WHAT IS EXPECTED:
Please report how many lines in the records below contain the word "Windows", giving only that number.

[Stored data entries]
********
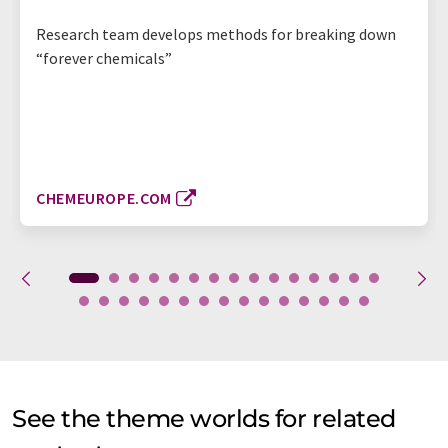
Research team develops methods for breaking down
“forever chemicals”
CHEMEUROPE.COM
See the theme worlds for related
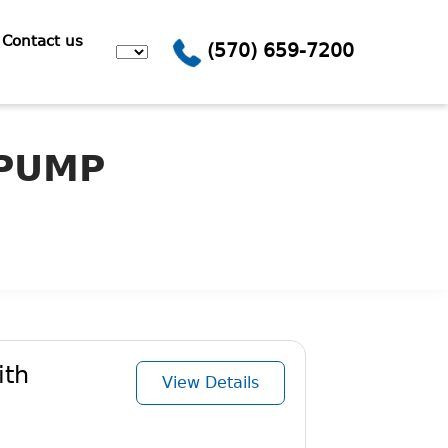
Contact us
(570) 659-7200
 PUMP
ith
View Details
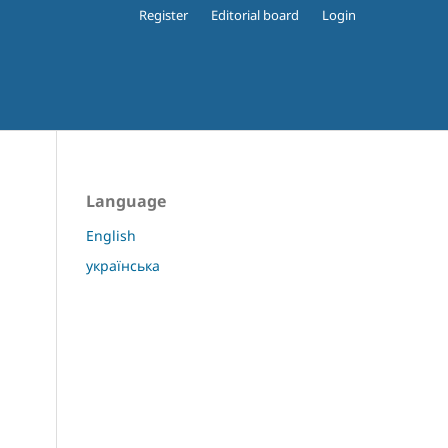
Register
Editorial board
Login
Language
English
українська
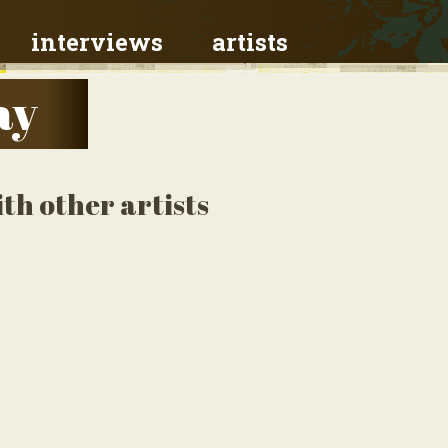
interviews
artists
ay
th other artists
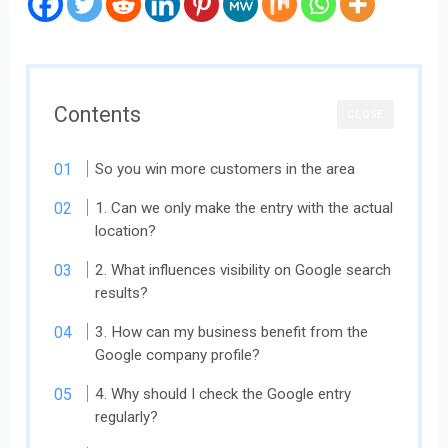
Contents
CLOSE
So you win more customers in the area
1. Can we only make the entry with the actual
location?
2. What influences visibility on Google search
results?
3. How can my business benefit from the
Google company profile?
4. Why should I check the Google entry
regularly?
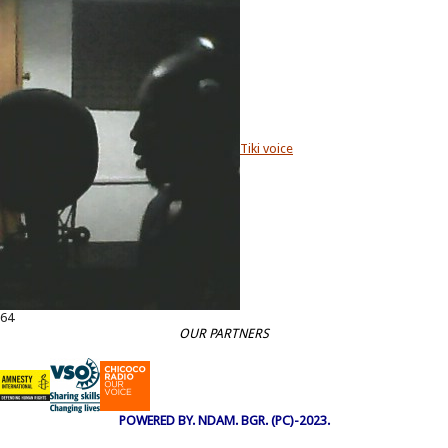
Tiki voice
64
OUR PARTNERS
POWERED BY. NDAM. BGR. (PC)-2023.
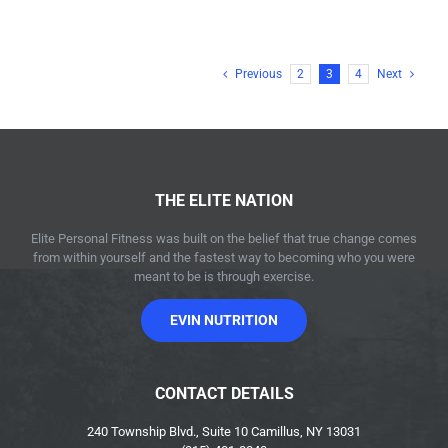
Previous
2
3
4
Next
THE ELITE NATION
Elite Personal Fitness was built on the belief that true change comes
from within yourself and the fastest way to becoming who you were
meant to be is through exercise.
EVIN NUTRITION
CONTACT DETAILS
240 Township Blvd., Suite 10 Camillus, NY 13031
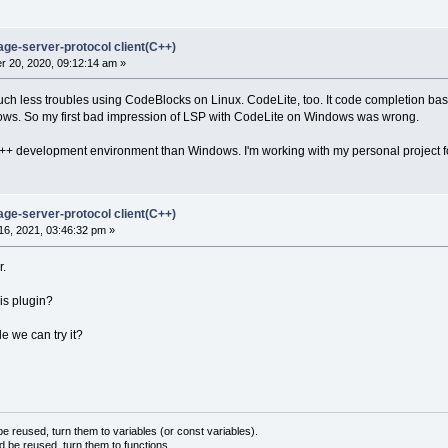
age-server-protocol client(C++)
 20, 2020, 09:12:14 am »
uch less troubles using CodeBlocks on Linux. CodeLite, too. It code completion bas
ws. So my first bad impression of LSP with CodeLite on Windows was wrong.
 C++ development environment than Windows. I'm working with my personal project 
age-server-protocol client(C++)
6, 2021, 03:46:32 pm »
r.
is plugin?
e we can try it?
 reused, turn them to variables (or const variables).
d be reused, turn them to functions.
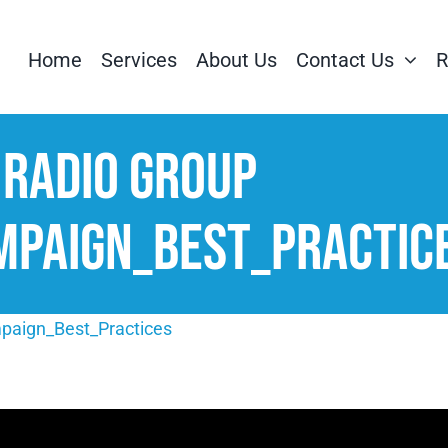
Home
Services
About Us
Contact Us
R
 Radio Group
mpaign_Best_Practic
mpaign_Best_Practices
********
PROBLEM SOLUTION:
2